* What you have to do *
Could you set down the listing below exactly, leaving out its pictures?

* Information given *
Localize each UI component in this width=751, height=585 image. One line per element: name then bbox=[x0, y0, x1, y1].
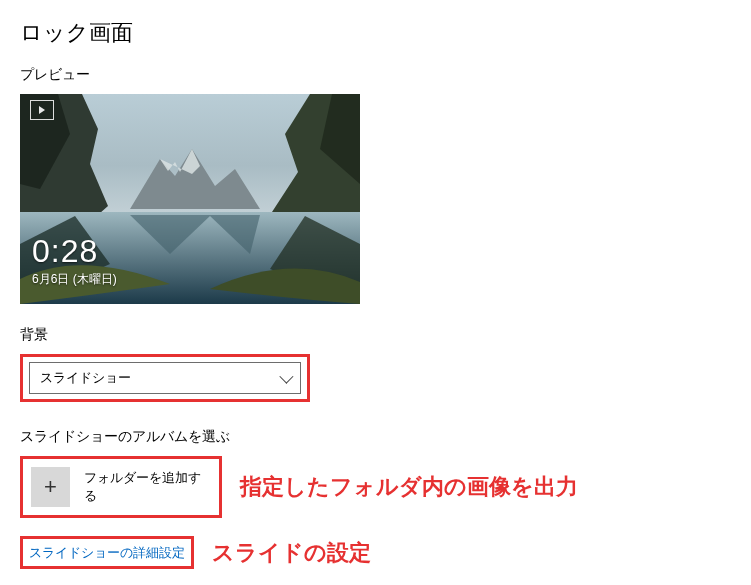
background-label: 背景 bbox=[20, 326, 733, 344]
preview-label: プレビュー bbox=[20, 66, 733, 84]
slideshow-icon bbox=[30, 100, 54, 120]
highlight-advanced-link: スライドショーの詳細設定 bbox=[20, 536, 194, 569]
background-dropdown[interactable]: スライドショー bbox=[29, 362, 301, 394]
highlight-add-folder: + フォルダーを追加する bbox=[20, 456, 222, 518]
add-folder-label: フォルダーを追加する bbox=[84, 469, 211, 505]
lockscreen-preview: 0:28 6月6日 (木曜日) bbox=[20, 94, 360, 304]
annotation-advanced: スライドの設定 bbox=[212, 538, 371, 568]
add-folder-button[interactable]: + フォルダーを追加する bbox=[31, 467, 211, 507]
background-selected: スライドショー bbox=[40, 369, 131, 387]
plus-icon: + bbox=[31, 467, 70, 507]
preview-time: 0:28 bbox=[32, 235, 117, 267]
highlight-dropdown: スライドショー bbox=[20, 354, 310, 402]
clock-overlay: 0:28 6月6日 (木曜日) bbox=[32, 235, 117, 288]
album-label: スライドショーのアルバムを選ぶ bbox=[20, 428, 733, 446]
preview-date: 6月6日 (木曜日) bbox=[32, 271, 117, 288]
chevron-down-icon bbox=[279, 370, 293, 384]
page-title: ロック画面 bbox=[20, 18, 733, 48]
annotation-folder: 指定したフォルダ内の画像を出力 bbox=[240, 472, 578, 502]
advanced-settings-link[interactable]: スライドショーの詳細設定 bbox=[29, 545, 185, 560]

* Response below *
Localize each UI component in this width=751, height=585 image. One line per element: name then bbox=[x0, y0, x1, y1].
background-label: 背景 bbox=[20, 326, 733, 344]
preview-label: プレビュー bbox=[20, 66, 733, 84]
slideshow-icon bbox=[30, 100, 54, 120]
highlight-advanced-link: スライドショーの詳細設定 bbox=[20, 536, 194, 569]
background-dropdown[interactable]: スライドショー bbox=[29, 362, 301, 394]
highlight-add-folder: + フォルダーを追加する bbox=[20, 456, 222, 518]
add-folder-label: フォルダーを追加する bbox=[84, 469, 211, 505]
lockscreen-preview: 0:28 6月6日 (木曜日) bbox=[20, 94, 360, 304]
annotation-advanced: スライドの設定 bbox=[212, 538, 371, 568]
add-folder-button[interactable]: + フォルダーを追加する bbox=[31, 467, 211, 507]
background-selected: スライドショー bbox=[40, 369, 131, 387]
plus-icon: + bbox=[31, 467, 70, 507]
preview-time: 0:28 bbox=[32, 235, 117, 267]
highlight-dropdown: スライドショー bbox=[20, 354, 310, 402]
clock-overlay: 0:28 6月6日 (木曜日) bbox=[32, 235, 117, 288]
album-label: スライドショーのアルバムを選ぶ bbox=[20, 428, 733, 446]
preview-date: 6月6日 (木曜日) bbox=[32, 271, 117, 288]
chevron-down-icon bbox=[279, 370, 293, 384]
page-title: ロック画面 bbox=[20, 18, 733, 48]
annotation-folder: 指定したフォルダ内の画像を出力 bbox=[240, 472, 578, 502]
advanced-settings-link[interactable]: スライドショーの詳細設定 bbox=[29, 545, 185, 560]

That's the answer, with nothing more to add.